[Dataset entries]
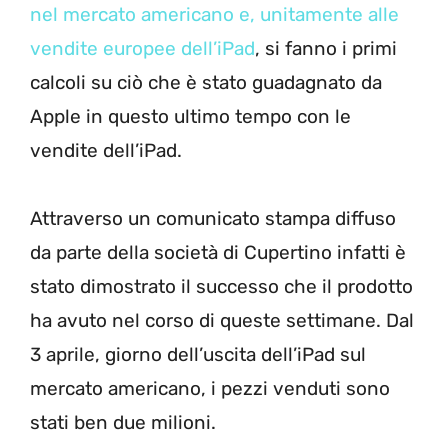
nel mercato americano e, unitamente alle
vendite europee dell’iPad
, si fanno i primi
calcoli su ciò che è stato guadagnato da
Apple in questo ultimo tempo con le
vendite dell’iPad.
Attraverso un comunicato stampa diffuso
da parte della società di Cupertino infatti è
stato dimostrato il successo che il prodotto
ha avuto nel corso di queste settimane. Dal
3 aprile, giorno dell’uscita dell’iPad sul
mercato americano, i pezzi venduti sono
stati ben due milioni.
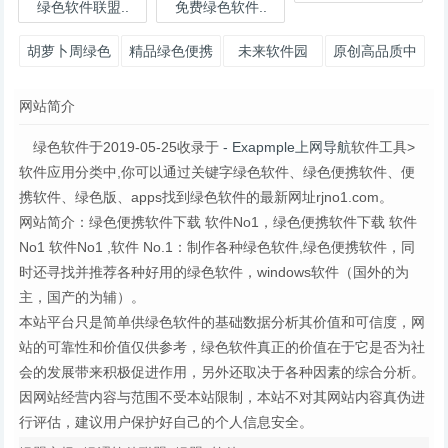
绿色软件联盟..
免费绿色软件..
胡萝卜周绿色
精品绿色便携
未来软件园
原创高品质中
软件
软件
文绿色便携软
网站简介
件
绿色软件于2019-05-25收录于
- Exapmple上网导航
软件工具>
软件应用分类中,你可以通过关键字绿色软件、绿色便携软件、便
携软件、绿色版、apps找到绿色软件的最新网址rjno1.com。
网站简介：绿色便携软件下载 软件No1，绿色便携软件下载 软件
No1 软件No1 ,软件 No.1：制作各种绿色软件,绿色便携软件，同
时还寻找并推荐各种好用的绿色软件，windows软件（国外的为
主，国产的为辅）。
本站平台只是简单供绿色软件的基础数据分析其价值和可信度，网
站的可靠性和价值仅供参考，绿色软件真正的价值在于它是否为社
会的发展带来积极促进作用，另外还取决于各种因素的综合分析。
因网站经营内容与范围不受本站限制，本站不对其网站内容真伪进
行评估，建议用户保护好自己的个人信息安全。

*YOUR GOAL*. Each line in the records above that contains the word "stato" must be copied.

*TASK RESPONSE*.
calcoli su ciò che è stato guadagnato da
stato dimostrato il successo che il prodotto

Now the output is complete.